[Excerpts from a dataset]
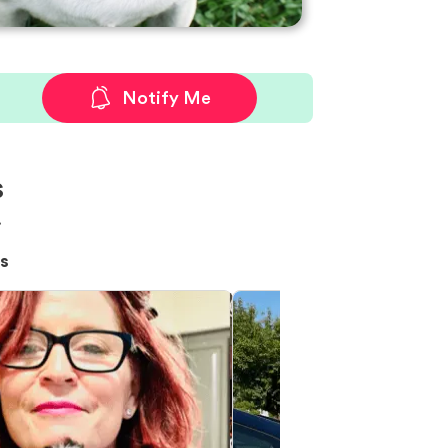
Notify Me
s
!
s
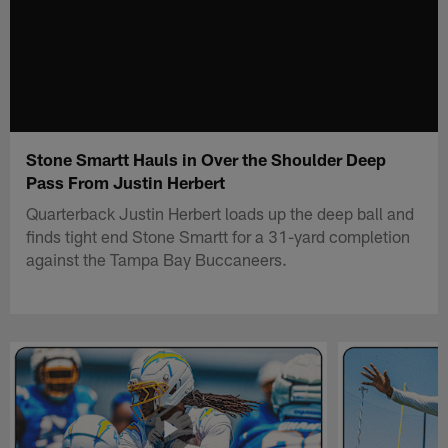
Stone Smartt Hauls in Over the Shoulder Deep
Pass From Justin Herbert
Quarterback Justin Herbert loads up the deep ball and
finds tight end Stone Smartt for a 31-yard completion
against the Tampa Bay Buccaneers.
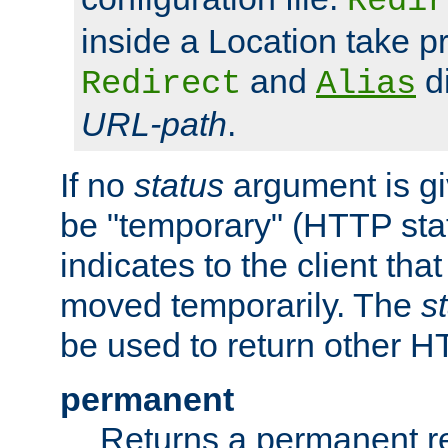
Redir
inside a Location take 
and
di
Redirect
Alias
URL-path
.
If no
status
argument is giv
be "temporary" (HTTP sta
indicates to the client tha
moved temporarily. The
s
be used to return other H
permanent
Returns a permanent re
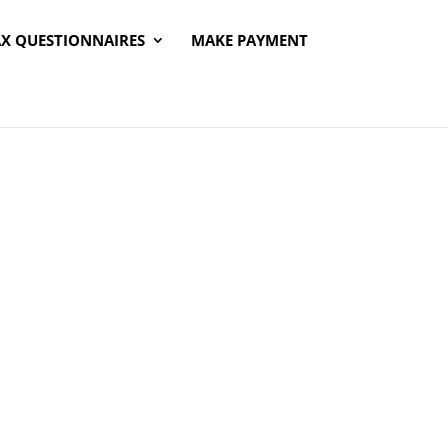
AX QUESTIONNAIRES
MAKE PAYMENT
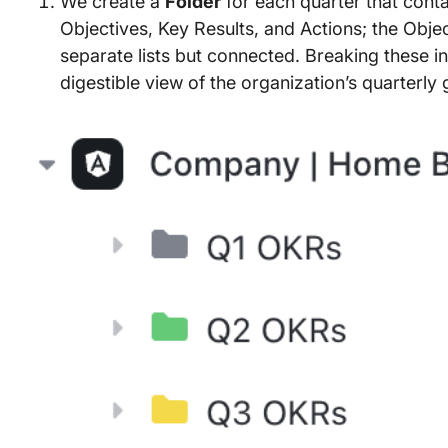
We create a
Folder
for each quarter that conta
Objectives, Key Results, and Actions; the Objec
separate lists but connected. Breaking these in
digestible view of the organization’s quarterly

* [TASK DETAILS]:
Would you please filter the lines above and copy every one that includes "Herbert"?

* [ANSWER BOX]:
Pass From Justin Herbert
Quarterback Justin Herbert loads up the deep ball and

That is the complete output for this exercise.